The Veterans Health Administration (VHA) has adopted the term military sexual trauma (MST) to refer to severe or threatening forms of sexual harassment and sexual assault sustained in military service. In response to such widespread exposure in the military and the lasting deleterious consequences of sexual violence, the VHA has implemented a universal screening program for MST. For patients that screen positive, treatment for any MST-related injury, illness, or psychological condition is provided free of charge regardless of eligibility or co-pay status. These policies may represent the most comprehensive health policy response to sexual violence of any major US health care system. To our knowledge, we are the first to study the VHA’s MST program, which provides an unparalleled opportunity to investigate the feasibility and clinical utility of screening for sexual violence and provides unique data to characterize the burden of illness associated with MST.

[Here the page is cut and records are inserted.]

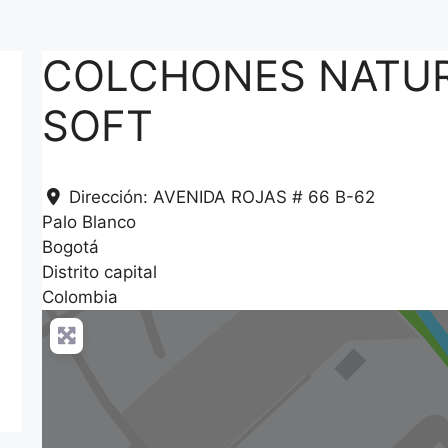
COLCHONES NATU
SOFT
Dirección:
AVENIDA ROJAS # 66 B-62
Palo Blanco
Bogotá
Distrito capital
Colombia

US epidemiological data indicate significant deleterious health and mental health correlates for sexual trauma. Among traumatic events, rape holds the highest conditional risk for posttraumatic stress disorder (PTSD); these data and data specific to military samples confirm that sexual trauma poses a risk for developing PTSD as high as or higher than combat exposure.35 In addition to PTSD, civilian and veteran women exposed to sexual assault or sexual harassment exhibit a range of other mental health and medical conditions.615 These data have led to a greater awareness of sexual trauma issues among physicians and to the development of interventions and guidelines for the treatment and referral of sexual trauma in health care settings.1618

These health sequelae may be magnified among veterans, because a number of issues uniquely associated with military settings may intensify the effect of this experience.19 Perpetrators are typically other military personnel, and victims often must continue to live and work with their assailants daily, which increases the risk for distress and for subsequent victimization. Unit cohesion may create environments where victims are strongly encouraged to keep silent about their experiences, have their reports ignored, or are blamed by others for the sexual assault, all of which have been linked to poorer outcomes among civilian assault survivors.20 Preliminary studies of MST among women veterans support this hypothesis and have found increased self-reports of depression, substance abuse, and gynecological, urological, neurological, gastrointestinal, pulmonary, and cardiovascular conditions.6,10

The VHA was first authorized to provide outreach and counseling for sexual assault to women veterans after a series of hearings on veteran women’s issues in 1992. Increased attention to these issues led Congress to extend services to male veterans shortly thereafter. In 1999, the VA’s responsibility was extended from counseling to “all appropriate [MST-related] care and services” and universal screening was initiated. Most recently, Public Law 108-422, signed in 2004, made the VA’s provision of sexual trauma services a permanent benefit. Screening programs and treatment benefits apply only to sexual trauma that occurred during military service. Each VA hospital now has a designated coordinator to oversee MST screening and treatment, and standardized training materials for MST screening are available to all VHA providers.21

Universal screening is accomplished through the use of a clinical reminder in the electronic medical record. An alert remains visible to all clinicians until screen results are entered. Documentation of a positive screen enables the provider to code the visit as MST related so that care is delivered free of charge. The extent to which these resources have encouraged providers to screen for MST has not been evaluated. Most research from civilian sectors suggest that only a minority of patients are screened for violence by their health care providers.22 However, VHA screening is integrated with standard clinical procedures, and training on the sensitive nature of MST screening is required at each VA hospital. Both of these factors are reliably associated with better screening compliance.22,23

The utility of screening policies to address this widespread veterans’ health issue is complicated because MST is not a syndrome, diagnosis, or construct associated with clear treatment indications. This stands in contrast to most other health care screening targets, such as cervical cancer or depression. Contrary to the American Medical Association’s recommendation for universal screening for violence against women,24,25 the US Preventive Services Task Force concluded that the evidence does not currently support this approach, citing a lack of intervention research and insufficient evidence that screening ultimately improves health status.26

Rebuttals to the Task Force conclusions emphasize the necessity of a broader view: violence against women is a risk or maintaining factor for a variety of health conditions and therefore a key treatment consideration for these patients.27 This perspective is especially relevant for addressing MST in the VHA health care system. Quantifying the types of health impairment associated with positive screens for MST is a first step toward evaluating the utility of universal screening. If screening detects clinically significant information, a positive screen would be an important factor in selecting appropriate treatment. Further evaluation of screening and treatment programs can then assess access to care according to the specific health outcomes found to be relevant to veteran men and women who have experienced sexual trauma.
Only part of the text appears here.